Question
Some commentators suggest that the modern iteration of corporate governance in the United States began in the 1970s.[1] So, in 2023, what do we mean by the term “corporate governance”?
Does it just mean the set of legal rules and norms addressing the conduct of directors and officers of a corporation? Does it necessarily include mechanisms of regulatory oversight such as those applied to public companies and certain industries such as banking and certain functions such as privacy? Does it necessarily include criminal laws? Is it more than that?
And, if it is more than just the legal rules and norms addressing the conduct of directors and officers of a corporation, how should we make regulators more effective at enforcing corporate governance norms? Are there other regulatory agencies, federal or state, that should have a direct role in corporate governance?
What about member organizations like the NACD? What should its role be in developing norms for directors? Are organizations like the NACD potentially more effective because they explain the role of the board in terms that non-lawyers can understand?
Answer
I like this question a lot. But I will use it as a jumping off point for flagging the importance of non-legal aspects of corporate governance; specifically, best practices. In 1982, Thomas Peters and Robert H. Waterman expanded upon Xerox's practical approach in their influential book, "In Search of Excellence: Lessons from America's Best-Run Companies." Their work brought the concept of best-practices research and implementation into the mainstream of American organizations. The authors conducted a comprehensive study, analyzing sixty-two American companies spanning various industries, and identified eight attributes that they believed epitomized the excellence of America's most innovative entities. With over three million copies sold and a long stint on bestseller lists, Peters and Waterman succeeded in popularizing the adoption of best practices as a strategy for gaining a competitive edge by emulating the most effective strategies of competitors.

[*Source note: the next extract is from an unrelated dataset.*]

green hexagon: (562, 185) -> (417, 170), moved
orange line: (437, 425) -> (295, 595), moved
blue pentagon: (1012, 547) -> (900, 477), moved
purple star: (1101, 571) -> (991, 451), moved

As the number of success stories multiplied and the popularity of best practices soared, three primary styles of benchmarking emerged: competitive benchmarking, cooperative benchmarking, and collaborative benchmarking. Competitive benchmarking involves gathering information from competitors to establish a benchmark. This approach entails measuring your functions, processes, activities, products, or services against those of your competitors and continually improving them to attain best-in-class status. Cooperative benchmarking necessitates a company seeking improvement in a particular activity to reach out to a best-in-class firm and request knowledge-sharing with the benchmarking team. Collaborative benchmarking, on the other hand, involves companies coming together to exchange information about an activity with the aim of enhancing their internal processes based on the acquired insights. Ideally, as more companies adopt best practices and engage in cooperative knowledge-sharing, the resulting impact will be widespread, fostering further innovation.

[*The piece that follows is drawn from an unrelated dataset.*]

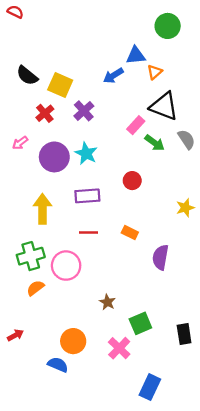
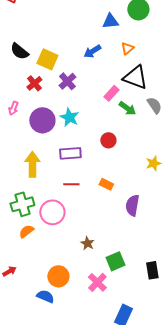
blue triangle: (136, 55) -> (110, 21), moved
pink arrow: (20, 143) -> (13, 108), turned -32

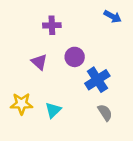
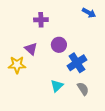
yellow star: (22, 104) -> (17, 65), moved
cyan triangle: (53, 110) -> (57, 86), moved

Despite facing its share of critics, the best-practices methodology undeniably remains a common and highly regarded practice among many modern organizations. Most large corporations now engage in at least one form of benchmarking to develop and implement best practices.
The NACD has played an important role in developing and promulgating best practices. The NACD’s Corporate Governance Guidelines, for example, incorporate both legal rules and norms of best practice.

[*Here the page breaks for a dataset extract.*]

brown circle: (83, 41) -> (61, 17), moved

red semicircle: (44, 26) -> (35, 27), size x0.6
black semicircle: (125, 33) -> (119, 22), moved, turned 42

But given the emphasis in your question on the role of regulatory agencies, it would be worth having a discussion of whether the United States should follow the lead of the United Kingdom in having a regulatory body that develops best practice codes.
The UK Corporate Governance Code acknowledges that effective corporate governance cannot be achieved through a one-size-fits-all approach, recognizing that different companies may require different methods. Consequently, it allows for flexibility and permits companies to deviate from the Code, provided they offer a rationale for their non-compliance.
In their annual reports, companies are expected to disclose whether they have: a) fully adhered to all aspects of the Code's Provisions throughout the entire financial year; or b) departed from any of the Code's Provisions (either for the entire financial year or a portion thereof), specifying the Provisions they have not followed and indicating where in the report the explanation can be located.
It's crucial to note that the Code serves as a framework for best practices rather than a strict set of rules. It comprises adaptable requirements. In instances where a company has justified non-compliance with a Provision, it falls upon investors to assess whether the explanation is satisfactory and demonstrates how deviating from the Code benefits the company. In cases where explanations are deemed inadequate, investors are encouraged to engage with the companies and hold directors accountable, with the aim of enhancing governance practices and reporting standards.